Write out exactly the lines of the entries below from the one holding "Hver ingrediens i blandingen" to the one holding "strinjate z njihovo uporabo.", inclusive, and leave out all other lines.

BEGIN RECORDS SUPPLIED

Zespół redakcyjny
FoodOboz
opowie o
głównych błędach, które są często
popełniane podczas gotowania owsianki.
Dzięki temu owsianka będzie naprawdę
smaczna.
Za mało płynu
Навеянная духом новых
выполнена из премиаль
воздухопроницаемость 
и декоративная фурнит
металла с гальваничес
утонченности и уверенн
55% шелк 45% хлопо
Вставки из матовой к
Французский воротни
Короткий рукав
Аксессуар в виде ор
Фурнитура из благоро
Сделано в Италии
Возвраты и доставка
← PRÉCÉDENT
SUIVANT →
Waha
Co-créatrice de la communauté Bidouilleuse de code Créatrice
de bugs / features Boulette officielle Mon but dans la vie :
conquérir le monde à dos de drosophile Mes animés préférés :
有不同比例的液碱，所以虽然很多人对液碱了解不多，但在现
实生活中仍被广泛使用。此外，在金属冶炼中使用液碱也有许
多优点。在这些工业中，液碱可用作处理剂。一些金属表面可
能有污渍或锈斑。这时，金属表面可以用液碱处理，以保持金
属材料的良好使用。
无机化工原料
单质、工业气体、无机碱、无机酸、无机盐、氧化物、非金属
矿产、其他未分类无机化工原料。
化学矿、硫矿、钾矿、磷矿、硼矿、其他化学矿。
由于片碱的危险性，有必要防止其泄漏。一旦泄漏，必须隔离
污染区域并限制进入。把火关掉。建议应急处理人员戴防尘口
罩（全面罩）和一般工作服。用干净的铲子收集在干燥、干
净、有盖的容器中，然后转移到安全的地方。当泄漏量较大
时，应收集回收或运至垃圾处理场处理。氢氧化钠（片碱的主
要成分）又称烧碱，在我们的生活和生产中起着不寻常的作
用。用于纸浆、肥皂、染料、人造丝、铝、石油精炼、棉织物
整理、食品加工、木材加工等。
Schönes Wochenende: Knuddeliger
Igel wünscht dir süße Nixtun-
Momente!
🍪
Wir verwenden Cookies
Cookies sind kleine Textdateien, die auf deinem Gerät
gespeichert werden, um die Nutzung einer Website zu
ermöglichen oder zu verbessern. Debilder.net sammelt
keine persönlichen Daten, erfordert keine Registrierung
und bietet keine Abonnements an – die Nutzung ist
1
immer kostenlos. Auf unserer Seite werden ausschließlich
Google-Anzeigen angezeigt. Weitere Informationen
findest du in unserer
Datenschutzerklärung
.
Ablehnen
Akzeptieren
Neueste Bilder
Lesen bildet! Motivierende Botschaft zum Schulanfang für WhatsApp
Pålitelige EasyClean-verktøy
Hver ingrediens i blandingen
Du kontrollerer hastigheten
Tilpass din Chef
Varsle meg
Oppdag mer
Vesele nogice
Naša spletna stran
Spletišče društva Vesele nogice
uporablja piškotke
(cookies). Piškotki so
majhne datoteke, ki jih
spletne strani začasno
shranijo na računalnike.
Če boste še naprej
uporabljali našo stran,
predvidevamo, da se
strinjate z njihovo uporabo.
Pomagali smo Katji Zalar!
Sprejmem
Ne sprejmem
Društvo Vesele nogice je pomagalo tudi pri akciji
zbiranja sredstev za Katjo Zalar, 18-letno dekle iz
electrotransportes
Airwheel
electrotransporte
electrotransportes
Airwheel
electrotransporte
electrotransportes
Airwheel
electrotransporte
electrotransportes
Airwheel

END RECORDS SUPPLIED

• _RESULT_:
Hver ingrediens i blandingen
Du kontrollerer hastigheten
Tilpass din Chef
Varsle meg
Oppdag mer
Vesele nogice
Naša spletna stran
Spletišče društva Vesele nogice
uporablja piškotke
(cookies). Piškotki so
majhne datoteke, ki jih
spletne strani začasno
shranijo na računalnike.
Če boste še naprej
uporabljali našo stran,
predvidevamo, da se
strinjate z njihovo uporabo.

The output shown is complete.